**Brief**
Examine the data line by line and report how many lines include the word "nouveaux", with no additional output.

**Records to process**
--------------------------------------------------

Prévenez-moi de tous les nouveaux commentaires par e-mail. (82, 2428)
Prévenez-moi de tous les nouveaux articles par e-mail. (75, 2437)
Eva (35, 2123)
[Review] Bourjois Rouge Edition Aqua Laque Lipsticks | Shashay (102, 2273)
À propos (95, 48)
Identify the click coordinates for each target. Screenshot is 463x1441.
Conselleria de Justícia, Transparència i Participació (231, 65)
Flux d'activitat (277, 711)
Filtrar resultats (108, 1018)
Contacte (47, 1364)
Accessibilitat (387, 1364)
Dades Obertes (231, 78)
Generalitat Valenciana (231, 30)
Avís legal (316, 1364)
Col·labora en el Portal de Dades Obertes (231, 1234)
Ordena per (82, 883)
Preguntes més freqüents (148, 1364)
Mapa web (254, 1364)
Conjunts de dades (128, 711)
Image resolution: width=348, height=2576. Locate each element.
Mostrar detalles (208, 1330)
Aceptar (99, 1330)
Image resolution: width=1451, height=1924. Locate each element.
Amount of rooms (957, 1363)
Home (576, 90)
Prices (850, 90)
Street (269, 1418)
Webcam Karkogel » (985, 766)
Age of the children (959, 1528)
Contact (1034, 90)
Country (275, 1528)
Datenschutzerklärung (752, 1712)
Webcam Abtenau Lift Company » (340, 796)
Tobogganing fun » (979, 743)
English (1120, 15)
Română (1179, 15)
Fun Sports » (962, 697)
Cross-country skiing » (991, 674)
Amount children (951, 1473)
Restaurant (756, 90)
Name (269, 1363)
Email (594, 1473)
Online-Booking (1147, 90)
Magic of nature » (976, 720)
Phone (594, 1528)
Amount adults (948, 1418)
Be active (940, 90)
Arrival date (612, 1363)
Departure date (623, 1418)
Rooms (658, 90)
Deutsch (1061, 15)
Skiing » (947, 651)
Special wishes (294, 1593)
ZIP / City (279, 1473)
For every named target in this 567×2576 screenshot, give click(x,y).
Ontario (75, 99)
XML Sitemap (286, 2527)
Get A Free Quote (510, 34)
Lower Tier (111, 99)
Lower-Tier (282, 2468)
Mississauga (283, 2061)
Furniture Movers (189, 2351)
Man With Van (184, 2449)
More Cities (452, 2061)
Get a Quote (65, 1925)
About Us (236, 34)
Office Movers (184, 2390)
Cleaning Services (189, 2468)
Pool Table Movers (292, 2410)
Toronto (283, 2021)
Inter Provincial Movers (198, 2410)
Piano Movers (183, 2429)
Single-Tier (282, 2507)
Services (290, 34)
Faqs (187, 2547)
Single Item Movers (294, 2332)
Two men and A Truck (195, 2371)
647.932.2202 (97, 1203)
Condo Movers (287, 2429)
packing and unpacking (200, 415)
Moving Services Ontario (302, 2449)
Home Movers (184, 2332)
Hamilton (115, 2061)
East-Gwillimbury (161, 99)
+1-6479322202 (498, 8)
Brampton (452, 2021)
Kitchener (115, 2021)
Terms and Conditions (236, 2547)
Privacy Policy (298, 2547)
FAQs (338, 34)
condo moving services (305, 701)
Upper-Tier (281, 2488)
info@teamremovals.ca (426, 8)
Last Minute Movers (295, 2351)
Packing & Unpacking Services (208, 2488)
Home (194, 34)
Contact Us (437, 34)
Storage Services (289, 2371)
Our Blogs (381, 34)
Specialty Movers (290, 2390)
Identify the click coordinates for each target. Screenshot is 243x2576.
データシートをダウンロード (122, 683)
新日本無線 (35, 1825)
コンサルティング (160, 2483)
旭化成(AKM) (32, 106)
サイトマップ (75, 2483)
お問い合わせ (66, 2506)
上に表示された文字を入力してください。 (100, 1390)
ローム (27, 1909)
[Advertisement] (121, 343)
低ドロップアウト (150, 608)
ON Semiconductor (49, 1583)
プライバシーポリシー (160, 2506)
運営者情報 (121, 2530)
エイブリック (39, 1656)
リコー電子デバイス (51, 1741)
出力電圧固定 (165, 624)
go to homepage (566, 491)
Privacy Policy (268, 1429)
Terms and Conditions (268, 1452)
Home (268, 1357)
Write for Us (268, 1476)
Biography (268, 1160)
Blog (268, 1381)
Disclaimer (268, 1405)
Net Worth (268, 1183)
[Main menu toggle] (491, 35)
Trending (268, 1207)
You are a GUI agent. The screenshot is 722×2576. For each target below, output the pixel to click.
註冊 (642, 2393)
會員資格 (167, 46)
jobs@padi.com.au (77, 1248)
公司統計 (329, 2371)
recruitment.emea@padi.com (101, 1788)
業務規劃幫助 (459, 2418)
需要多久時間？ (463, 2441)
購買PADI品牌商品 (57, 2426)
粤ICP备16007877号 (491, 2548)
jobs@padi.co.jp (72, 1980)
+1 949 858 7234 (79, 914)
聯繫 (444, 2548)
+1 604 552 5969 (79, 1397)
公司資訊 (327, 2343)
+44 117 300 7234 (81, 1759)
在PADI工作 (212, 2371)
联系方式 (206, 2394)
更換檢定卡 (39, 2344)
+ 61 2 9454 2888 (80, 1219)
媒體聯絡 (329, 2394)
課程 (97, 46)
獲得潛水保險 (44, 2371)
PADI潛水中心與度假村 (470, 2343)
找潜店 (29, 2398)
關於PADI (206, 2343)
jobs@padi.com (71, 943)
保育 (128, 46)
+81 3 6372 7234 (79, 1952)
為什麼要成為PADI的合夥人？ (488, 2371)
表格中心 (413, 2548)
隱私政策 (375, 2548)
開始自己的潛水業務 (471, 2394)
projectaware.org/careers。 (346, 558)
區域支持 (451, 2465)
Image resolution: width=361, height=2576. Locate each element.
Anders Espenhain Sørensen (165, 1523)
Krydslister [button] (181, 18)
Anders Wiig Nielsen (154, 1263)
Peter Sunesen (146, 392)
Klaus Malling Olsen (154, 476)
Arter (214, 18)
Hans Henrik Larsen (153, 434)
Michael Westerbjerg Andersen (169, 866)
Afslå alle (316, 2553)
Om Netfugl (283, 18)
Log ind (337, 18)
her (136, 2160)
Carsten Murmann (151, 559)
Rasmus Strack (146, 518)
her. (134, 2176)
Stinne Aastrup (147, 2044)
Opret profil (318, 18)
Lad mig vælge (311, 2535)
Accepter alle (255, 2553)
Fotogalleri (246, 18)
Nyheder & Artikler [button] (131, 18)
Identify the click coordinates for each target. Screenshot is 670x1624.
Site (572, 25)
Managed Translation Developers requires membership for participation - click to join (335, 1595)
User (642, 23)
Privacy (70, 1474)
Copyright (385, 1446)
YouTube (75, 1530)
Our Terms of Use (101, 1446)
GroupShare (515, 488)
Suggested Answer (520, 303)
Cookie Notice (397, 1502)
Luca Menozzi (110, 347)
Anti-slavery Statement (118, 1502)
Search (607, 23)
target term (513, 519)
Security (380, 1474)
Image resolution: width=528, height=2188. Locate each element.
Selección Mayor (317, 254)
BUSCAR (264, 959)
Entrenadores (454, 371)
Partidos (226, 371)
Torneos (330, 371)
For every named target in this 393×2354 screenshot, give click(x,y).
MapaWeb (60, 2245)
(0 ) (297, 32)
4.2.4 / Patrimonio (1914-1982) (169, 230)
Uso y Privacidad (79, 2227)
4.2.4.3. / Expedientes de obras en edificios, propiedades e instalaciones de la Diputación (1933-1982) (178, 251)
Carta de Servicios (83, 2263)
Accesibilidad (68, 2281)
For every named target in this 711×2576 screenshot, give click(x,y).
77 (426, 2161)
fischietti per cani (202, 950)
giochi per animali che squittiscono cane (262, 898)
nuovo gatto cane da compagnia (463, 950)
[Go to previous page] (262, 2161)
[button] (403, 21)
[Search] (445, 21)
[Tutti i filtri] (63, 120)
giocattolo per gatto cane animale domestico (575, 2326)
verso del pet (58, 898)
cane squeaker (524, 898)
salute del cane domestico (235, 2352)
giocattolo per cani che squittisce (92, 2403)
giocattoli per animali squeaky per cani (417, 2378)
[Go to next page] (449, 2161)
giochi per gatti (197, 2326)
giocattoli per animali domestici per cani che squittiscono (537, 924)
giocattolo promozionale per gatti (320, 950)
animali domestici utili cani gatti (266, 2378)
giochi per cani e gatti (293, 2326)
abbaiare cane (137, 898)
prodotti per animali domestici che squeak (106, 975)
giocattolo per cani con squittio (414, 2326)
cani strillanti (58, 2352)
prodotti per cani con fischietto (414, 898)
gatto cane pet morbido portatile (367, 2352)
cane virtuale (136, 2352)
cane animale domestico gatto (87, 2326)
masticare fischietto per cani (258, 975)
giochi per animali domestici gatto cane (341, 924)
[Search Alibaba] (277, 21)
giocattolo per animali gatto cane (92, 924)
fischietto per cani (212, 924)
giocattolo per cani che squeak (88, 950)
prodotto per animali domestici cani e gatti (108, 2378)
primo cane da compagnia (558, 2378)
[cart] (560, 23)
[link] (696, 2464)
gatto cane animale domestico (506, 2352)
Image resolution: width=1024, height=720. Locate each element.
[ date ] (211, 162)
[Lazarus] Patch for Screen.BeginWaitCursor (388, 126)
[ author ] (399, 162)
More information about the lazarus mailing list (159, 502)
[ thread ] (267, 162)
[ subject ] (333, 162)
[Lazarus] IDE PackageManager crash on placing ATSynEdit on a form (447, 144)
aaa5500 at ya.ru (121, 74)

--------------------------------------------------

**Result for this exercise**
2